Artificial Intelligence & Machine Learning
,
Next-Generation Technologies & Secure Development
Open-Source Models Hallucinate More Than Commercial Ones, Found Study

Generative artificial intelligence assistants promise to streamline coding, but large language models’ tendency to invent non-existent package names has led to a new supply chain hazard known as “slopsquatting,” where attackers register phantom dependencies to slip malicious code into deployments.

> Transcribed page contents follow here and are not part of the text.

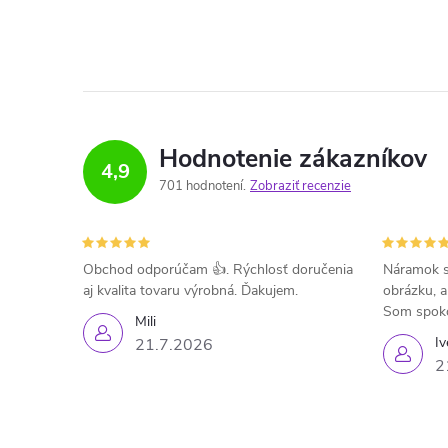
Hodnotenie zákazníkov
4,9
701 hodnotení
Zobraziť recenzie
Obchod odporúčam 👍. Rýchlosť doručenia
Náramok s
aj kvalita tovaru výrobná. Ďakujem.
obrázku, a
Som spok
Mili
Iv
21.7.2026
2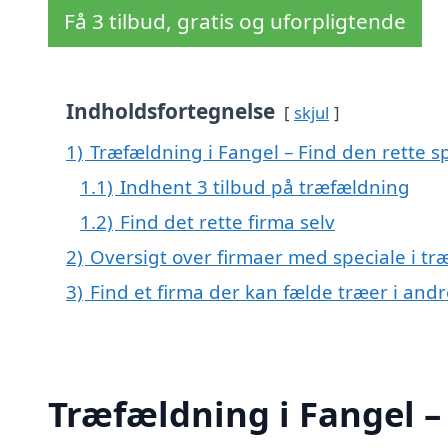
Få 3 tilbud, gratis og uforpligtende
Indholdsfortegnelse
skjul
1)
Træfældning i Fangel – Find den rette sp
1.1)
Indhent 3 tilbud på træfældning
1.2)
Find det rette firma selv
2)
Oversigt over firmaer med speciale i t
3)
Find et firma der kan fælde træer i an
Træfældning i Fangel – 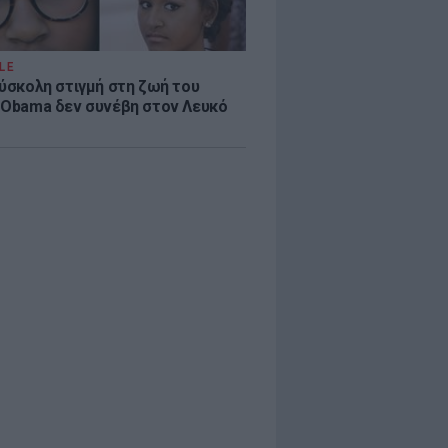
LE
δύσκολη στιγμή στη ζωή του
 Obama δεν συνέβη στον Λευκό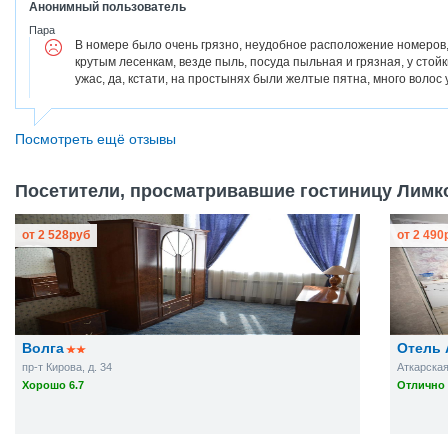
Анонимный пользователь
Пара
В номере было очень грязно, неудобное расположение номеров
крутым лесенкам, везде пыль, посуда пыльная и грязная, у стой
ужас, да, кстати, на простынях были желтые пятна, много волос у
Посмотреть ещё отзывы
Посетители, просматривавшие гостиницу Лимко
от
2 528
руб
от
2 490
Волга
Отель 
пр-т Кирова, д. 34
Аткарская 
Хорошо 6.7
Отлично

See Also: Securing Data in the AI Era
A recent paper from researchers at the University of Texas at San Antonio, Virginia Tech and the University of Oklahoma subjected 16 popular code generation models to two prompt datasets, yielding a total of 576,000 Python and JavaScript code samples that were checked against public registries. The authors ran each prompt through every model, recording dependency recommendations and verifying their existence on PyPI and npm. This exhaustive methodology is the first large scale quantification of package hallucinations in generative large language models (see: Hackers Can Use AI Hallucinations to Spread Malware).
Results revealed a disparity between model categories. Open-source engines averaged a hallucination rate of 21.7%, while commercial offerings such as GPT 4 and GPT 4 Turbo maintained a lower – though not negligible – 5.2% error rate.
Across all experiments, researchers identified 205,474 unique hallucinated package names. They also classified the origins of the hallucinations. The researchers determined that 38% of the non-existent names echoed real libraries, sharing similar naming patterns. 13% arose from simple typos, while the remaining 51% were pure fabrications with no clear lineage.
The hallucinations proved neither random nor fleeting. In trials where prompts consistently triggered phantom dependencies, 43% of those non-existent names recurred across similar requests, and 58% reappeared at least once within ten iterations, making them ripe targets for registration by malicious actors, said Socket researchers. The repeatability makes hallucinations reliable markers for attackers seeking to preemptively publish their own packages under those names.
Security researcher Seth Larson originally coined “slopsquatting” to define this new attack vector, extending the principles of typosquatting to AI-induced errors. If threat actors create a package with the same name hallucinated by an AI model and inject malicious payloads, any automated installer using default dependency resolution will unknowingly fetch and execute hostile code. Such a compromise can propagate through CI/CD pipelines and production environments before detection.
Researchers implemented mitigation strategies in their experiments, including tuning model temperature settings to reduce randomness, embedding guardrail prompts to flag unlikely dependencies and enforcing post generation name validation against official registries. The interventions produced a marked decrease in hallucination frequency while preserving the functional quality of the generated code.